Question
Our site is working fine with mixed language characters in topic content. However, if a user makes, for example, a Korean topic name, that topic's Korean content is corrupted.
You can see this in our sandbox:
https://gopedia.gopetslive.com/twiki/bin/view/Sandbox/WebHome
Relevant settings from TWiki.cfg:
$useLocale = 1;
$siteLocale = "ko_KR.utf8";
$siteCharsetOverride = "";
$localeRegexes = 1;
Environment
--
TWikiGuest - 06 Jan 2006
Answer
If you answer a question - or someone answered one of your questions - please remember to edit the page and set the status to answered.
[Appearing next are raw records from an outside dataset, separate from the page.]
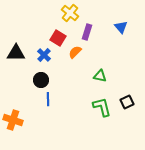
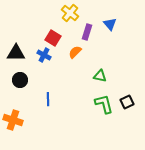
blue triangle: moved 11 px left, 3 px up
red square: moved 5 px left
blue cross: rotated 16 degrees counterclockwise
black circle: moved 21 px left
green L-shape: moved 2 px right, 3 px up
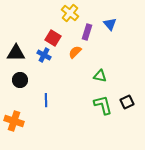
blue line: moved 2 px left, 1 px down
green L-shape: moved 1 px left, 1 px down
orange cross: moved 1 px right, 1 px down
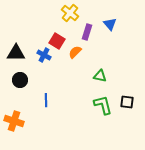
red square: moved 4 px right, 3 px down
black square: rotated 32 degrees clockwise
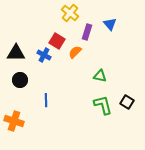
black square: rotated 24 degrees clockwise
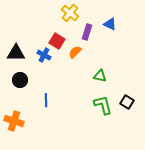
blue triangle: rotated 24 degrees counterclockwise
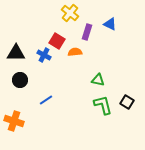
orange semicircle: rotated 40 degrees clockwise
green triangle: moved 2 px left, 4 px down
blue line: rotated 56 degrees clockwise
The status selector is below the edit box.
It looks like the page contents is having the problem, but the page name is OK with Firefox 1.5 and its built-in fonts (i.e.
this page
.) This is odd, as usually it's the URLs that have the problem and the page contents that are fine. Also, the
https://gopedia.gopetslive.com/twiki/bin/view/Sandbox/WebHome
page was fine for embedding those characters in UTF-8 as part of the URL, so it seems only that one page that has the problem.
You don't seem to have set the
CHARSET parameter in
TWikiPreferences at all, but see the
TWikiInstallationGuide section on
I18N troubleshooting.
It's interesting that
this URL using XML entity codes
, i.e.
https://gopedia.gopetslive.com/twiki/bin/view/Sandbox/고피디아, seems to work - I wouldn't have thought Apache would accept that sort of URL, but somehow it is working. Do you have any additional Apache modules for
I18N, e.g.
mod_fileiri as mentioned in
EncodeURLsWithUTF8?
You might also want to try commenting out the following line in TWiki.pm since it doesn't really help matters.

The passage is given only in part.